Here are my code and cpu consumption

class ClassDataset(Dataset):
    """Dataset for classification"""
    def __init__(self, datapath, istrain, transform=None):
        self.istrain = istrain
        self.datalist = glob.glob(os.path.join(datapath, '*.png'))
        self.datalen = len(self.datalist)

    def __len__(self):
        if self.istrain:
            return 15000
            return 4000

    def __getitem__(self, index):
        idx = index % self.datalen
        img1 = cv2.imread(self.datalist[idx])
        img1 = img1.astype(np.float32)
        # img1 = torch.from_numpy(img1)
        # img1 = img1.type(torch.float32)
        # img1 = img1.numpy()
        img1 = cv2.resize(img1, (224, 224))
        return img1

root = somewhere
datapath = os.path.join(root, somewhere)
batchsize = 32
num_workers = 2
epoch = 300

trainset = ClassDataset(datapath, istrain=1, transform=None)
trainloader = DataLoader(trainset, batch_size=batchsize, shuffle=True, num_workers=num_workers)
testset = ClassDataset(datapath, istrain=0, transform=None)
testloader = DataLoader(testset, batch_size=batchsize, shuffle=False, num_workers=num_workers)

for e in range(epoch):
    for i, batch in enumerate(trainloader):
        print('train', i)

What I found is that when I comment img1 = img1.astype(np.float32), everything goes well.

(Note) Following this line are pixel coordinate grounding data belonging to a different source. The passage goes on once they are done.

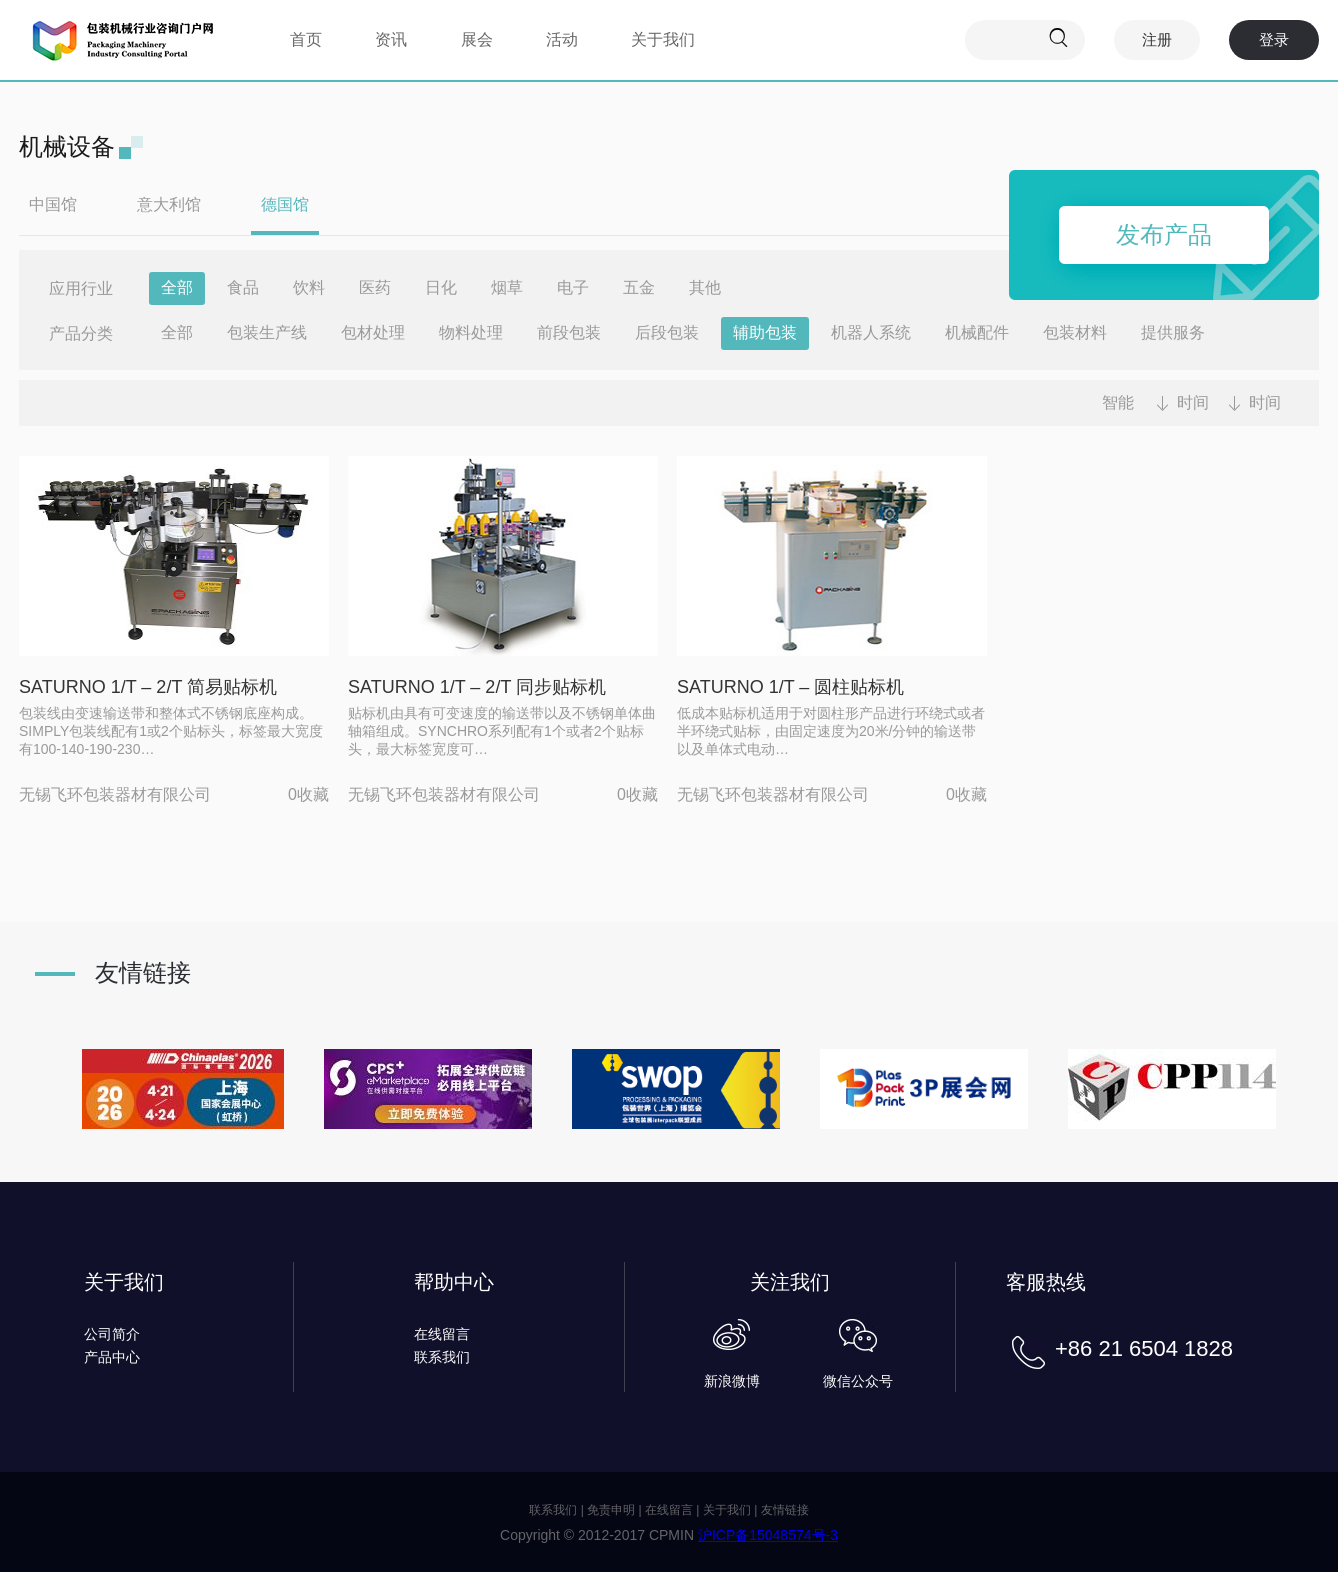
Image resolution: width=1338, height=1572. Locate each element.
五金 (639, 287)
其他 (705, 287)
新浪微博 (732, 1381)
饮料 (309, 287)
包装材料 (1075, 332)
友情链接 (785, 1510)
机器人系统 (871, 332)
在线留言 (442, 1334)
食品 (243, 287)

I’ve tried to first convert ndarray to tensor and change the data type and convert it back (just like the three lines I’ve commented), but resulted in the same problem.

Note that there are many threads running (showed in the picture, about 25-30). Someone uses torch.set_num_threads(1) to restrict #threads, but it doesn’t work for me.

Thanks a lot!

I got the point.

This is caused by my environment. Maybe I didn’t install opencv correctly, cv2.imresize() leads to this problem.
But it’s weird that cpu consumption becomes normal when I comment astype operation, too.